Ilustración: Víctor Solís

En estas condiciones relativamente estables de salud de Aurora, buscamos un acercamiento a los servicios públicos de atención materna de Mexicali, con la finalidad de que Aurora se diera de alta en el sistema y tuviera acceso a los controles prenatales que se ofrecen gratuitamente a toda mujer embarazada en México y se facilitara así el seguimiento para que tuviera un parto atendido con calidad. Adicionalmente, buscábamos generar algún acuerdo con el personal del hospital para evitar que Aurora fuera separada de su bebé tras el parto, pues en México, bajo el argumento del “bien superior de la infancia”, las mujeres que usan drogas pierden la custodia de sus hijos, pues, independientemente de sus circunstancias, se considera que una mujer que usa drogas no es apta para ejercer su derecho a la maternidad. De esta manera, muchas mujeres pobres que usan drogas y que van a parir a hospitales públicos no vuelven a ver a sus bebés después del parto, quienes pasan al sistema de protección de la infancia del Estado (DIF).

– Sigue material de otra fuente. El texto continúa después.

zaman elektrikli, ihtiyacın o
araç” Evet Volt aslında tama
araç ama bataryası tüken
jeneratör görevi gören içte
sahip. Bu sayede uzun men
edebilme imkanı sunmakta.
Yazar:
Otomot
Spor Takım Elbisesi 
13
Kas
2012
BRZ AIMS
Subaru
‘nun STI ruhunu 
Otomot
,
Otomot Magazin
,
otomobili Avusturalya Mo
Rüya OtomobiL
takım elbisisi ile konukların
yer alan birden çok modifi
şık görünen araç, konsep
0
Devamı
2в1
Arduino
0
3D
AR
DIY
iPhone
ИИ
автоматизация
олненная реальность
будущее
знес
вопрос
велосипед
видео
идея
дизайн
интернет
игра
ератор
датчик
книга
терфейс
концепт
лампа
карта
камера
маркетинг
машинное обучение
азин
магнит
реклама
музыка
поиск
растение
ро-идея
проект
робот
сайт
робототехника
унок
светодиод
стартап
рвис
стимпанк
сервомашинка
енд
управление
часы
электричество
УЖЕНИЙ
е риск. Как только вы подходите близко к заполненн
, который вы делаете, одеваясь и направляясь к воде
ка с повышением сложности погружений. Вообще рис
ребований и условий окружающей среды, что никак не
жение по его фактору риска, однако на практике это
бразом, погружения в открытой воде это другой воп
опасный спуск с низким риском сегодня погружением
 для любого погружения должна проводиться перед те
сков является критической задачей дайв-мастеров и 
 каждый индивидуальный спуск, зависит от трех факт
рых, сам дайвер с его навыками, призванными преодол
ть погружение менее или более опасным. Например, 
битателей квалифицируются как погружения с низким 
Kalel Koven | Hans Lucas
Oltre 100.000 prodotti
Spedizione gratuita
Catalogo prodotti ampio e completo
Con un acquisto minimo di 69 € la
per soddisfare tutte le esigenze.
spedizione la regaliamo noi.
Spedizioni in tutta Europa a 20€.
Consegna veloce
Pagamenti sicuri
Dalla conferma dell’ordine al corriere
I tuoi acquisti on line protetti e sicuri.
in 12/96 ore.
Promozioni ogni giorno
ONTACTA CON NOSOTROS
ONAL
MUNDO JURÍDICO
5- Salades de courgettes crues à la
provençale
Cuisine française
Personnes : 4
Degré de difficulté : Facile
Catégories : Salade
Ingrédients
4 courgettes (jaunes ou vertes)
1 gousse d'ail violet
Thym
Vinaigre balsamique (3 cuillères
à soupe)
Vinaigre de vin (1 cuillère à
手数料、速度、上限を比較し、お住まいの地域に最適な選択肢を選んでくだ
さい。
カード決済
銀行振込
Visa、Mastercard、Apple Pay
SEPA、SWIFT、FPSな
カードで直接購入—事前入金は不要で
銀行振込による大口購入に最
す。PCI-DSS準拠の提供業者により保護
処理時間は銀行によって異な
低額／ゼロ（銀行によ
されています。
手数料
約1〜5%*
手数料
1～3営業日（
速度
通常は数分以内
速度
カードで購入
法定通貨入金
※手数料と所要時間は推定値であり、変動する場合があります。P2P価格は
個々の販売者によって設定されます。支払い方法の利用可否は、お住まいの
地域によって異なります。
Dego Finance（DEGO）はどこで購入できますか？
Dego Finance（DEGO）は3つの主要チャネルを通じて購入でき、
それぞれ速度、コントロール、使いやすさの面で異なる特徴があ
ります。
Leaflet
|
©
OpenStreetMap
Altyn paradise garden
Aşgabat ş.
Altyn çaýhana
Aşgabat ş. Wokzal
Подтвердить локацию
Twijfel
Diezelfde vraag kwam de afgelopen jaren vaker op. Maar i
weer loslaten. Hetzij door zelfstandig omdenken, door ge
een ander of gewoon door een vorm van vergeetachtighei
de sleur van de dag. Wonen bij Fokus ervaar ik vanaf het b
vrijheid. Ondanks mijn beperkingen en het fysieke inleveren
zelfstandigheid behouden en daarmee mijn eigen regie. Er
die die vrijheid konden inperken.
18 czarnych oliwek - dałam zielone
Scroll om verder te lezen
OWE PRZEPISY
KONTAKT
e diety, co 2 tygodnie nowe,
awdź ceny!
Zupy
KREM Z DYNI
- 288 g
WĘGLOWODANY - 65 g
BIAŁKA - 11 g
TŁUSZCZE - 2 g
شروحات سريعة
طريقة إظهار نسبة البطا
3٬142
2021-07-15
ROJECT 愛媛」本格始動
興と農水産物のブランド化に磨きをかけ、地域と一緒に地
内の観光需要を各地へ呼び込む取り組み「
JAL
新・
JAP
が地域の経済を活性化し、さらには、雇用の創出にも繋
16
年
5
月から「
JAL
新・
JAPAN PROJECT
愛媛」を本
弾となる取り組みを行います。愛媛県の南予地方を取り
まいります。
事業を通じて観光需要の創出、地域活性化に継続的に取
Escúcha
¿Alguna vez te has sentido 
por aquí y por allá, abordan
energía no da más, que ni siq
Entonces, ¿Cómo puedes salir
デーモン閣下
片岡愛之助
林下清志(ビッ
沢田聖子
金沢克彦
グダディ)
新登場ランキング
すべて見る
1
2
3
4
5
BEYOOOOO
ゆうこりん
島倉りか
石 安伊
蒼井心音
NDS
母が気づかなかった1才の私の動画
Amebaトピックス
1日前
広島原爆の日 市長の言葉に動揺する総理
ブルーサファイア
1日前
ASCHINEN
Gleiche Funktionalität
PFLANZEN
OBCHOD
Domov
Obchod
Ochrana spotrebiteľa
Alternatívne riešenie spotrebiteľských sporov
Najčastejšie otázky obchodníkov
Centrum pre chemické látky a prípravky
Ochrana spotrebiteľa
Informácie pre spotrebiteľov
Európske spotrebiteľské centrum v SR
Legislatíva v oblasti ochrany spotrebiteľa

Sin embargo, cuando llegamos a la puerta del Hospital Materno Infantil de Mexicali, nos topamos con una situación que nunca pensamos se convertiría en un elemento de fatalidad en la vida de Aurora y el bebé que esperaba.

El funcionario que filtraba los ingresos nos explicó que Aurora sólo podía ser atendida en el Hospital si era remitida por un Centro de Salud de primer nivel y que era un requisito indispensable tener una identificación con fotografía. Aurora sólo contaba con la Clave Única del Registro de Población (CURP), documento que no tiene foto. Intentamos disuadir al funcionario, dándole a conocer las condiciones de vida de Aurora y los síntomas que presentaba. El funcionario impávido, repitió que debía cumplir con los requisitos para el trámite. Insistimos en las condiciones de salud de Aurora y el funcionario, esta vez un poco molesto por la insistencia, repitió lo que ya había dicho.

El plan B fue hablar con Trabajo social, esperando toparnos con un funcionario con mayor sensibilidad frente a las condiciones de vida de Aurora. Sin embargo, la persona encargada nunca, en las tres horas que estuvimos en esa sala de espera abarrotada, se presentó en su lugar. Tampoco fue posible que le llamaran, por más que insistimos. “Tiene que esperar” fue la respuesta reiterada del guardia de seguridad.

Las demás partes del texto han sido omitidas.